Amniocentesis can be recommended to you in many different circumstances. These include:

 
• If you are over 35 years of age. This is done mainly to determine if the fetus has Down syndrome, which is more prevalent among children with older mothers.  
• If you have had another child or a close relative that has had a neural tube defect in the past, your doctor may recommend an amniocentesis to rule out the possibility of a defect in your child.  
• If both you and the father are carriers for an autosomal recessive inherited disorder such as Tay-Sachs or sickle-cell anemia, an amniocentesis may be recommended to see if your child is suffering from the disorder.  
• If you have had a child already that was born with a chromosomal abnormality such as Down syndrome, an amniocentesis will be able to determine if your fetus exhibits the same chromosomal abnormality.  
• If you are a carrier for an X-linked (or sex-linked) genetic disorder, an amniocentesis can identify whether the baby has inherited the gene from you and determine the gender in order to see if they will be affected by the presence of the genetic defect.  
• If you or the father has an autosomal dominant disorder such as Huntington’s chorea, an amniocentesis will be able to identify if your child will be affected by the disease.  
• If any type of infection of the fetus or the mother is suspected an amniocentesis may be recommended.  
• If it is necessary to evaluate the maturity of the lungs of the fetus late in the pregnancy, an amniocentesis may be recommended.

The Procedure
Amniocentesis is best performed at 15 to 17 weeks of gestation, but occasionally as early as the 14th or as late as the 20th week. Amniocentesis can also be performed in the last trimester to assess the maturity of the fetal lungs. Test results are usually back in one week.

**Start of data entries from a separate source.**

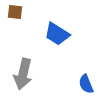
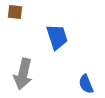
blue trapezoid: moved 3 px down; rotated 140 degrees counterclockwise
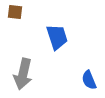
blue semicircle: moved 3 px right, 4 px up
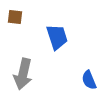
brown square: moved 5 px down
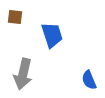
blue trapezoid: moved 5 px left, 2 px up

The expectant mother is positioned on her back with her abdomen exposed. Using, ultrasound, the location of the fetus and placenta are located. This is in order to reduce the chance of accidentally pricking the fetus. The abdomen is then swabbed with antiseptic solution and sometimes a local anesthetic. A long, hollow needle is then inserted through the abdomen and into the uterus. A small amount of amniotic fluid is then withdrawn. Before, during and after the procedure, the mother’s vital signs and fetus’ heart tones are monitored to ensure no complications are experienced. You may also have the option of learning the baby’s gender with the test results, or you may choose to find out the old-fashioned way. From start to finish, the entire procedure should not take more than 30 minutes.

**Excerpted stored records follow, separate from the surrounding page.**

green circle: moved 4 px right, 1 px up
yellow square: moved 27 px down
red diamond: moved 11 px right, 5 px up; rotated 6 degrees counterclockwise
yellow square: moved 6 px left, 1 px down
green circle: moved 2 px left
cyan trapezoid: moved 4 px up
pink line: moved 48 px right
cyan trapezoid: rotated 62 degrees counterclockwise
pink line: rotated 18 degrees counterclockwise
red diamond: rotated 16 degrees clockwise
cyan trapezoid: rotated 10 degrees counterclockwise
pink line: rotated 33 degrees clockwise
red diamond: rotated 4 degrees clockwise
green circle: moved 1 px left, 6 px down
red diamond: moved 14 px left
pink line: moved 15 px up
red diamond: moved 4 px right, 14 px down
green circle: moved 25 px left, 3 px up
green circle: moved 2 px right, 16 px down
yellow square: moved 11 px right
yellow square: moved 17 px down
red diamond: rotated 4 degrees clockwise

If a genetic disorder is detected, you will be referred to a genetic counselor for further counseling and decision making. The genetic counselor can answer all your questions, and suggest further tests to help see how your child’s health may be affected. In many cases, a genetic counselor can reassure you that the risk to your baby is lower than you feared.

Risks and benefits of amniocentesis
Amniocentesis gives us the ability to extract and examine the fluid from the amniotic cavity. It is more than 99 percent accurate in diagnosis or ruling out Down syndrome, among other things. It rarely results in any symptoms in the mother. It is probably best that you take the remainder of the day off and rest. You may experience a few minutes to a few hours of mild pain or cramping after the procedure. You may also experience some light vaginal bleeding or amniotic fluid leakage. In rare occasions you may experience infection as a result of the procedure or even more severe complications that may lead to miscarriage. It is suggested that it may raise the risk of fetal loss by 0.5%. Thus, amniocenteisis shold only be used when the benefits outweigh the risks.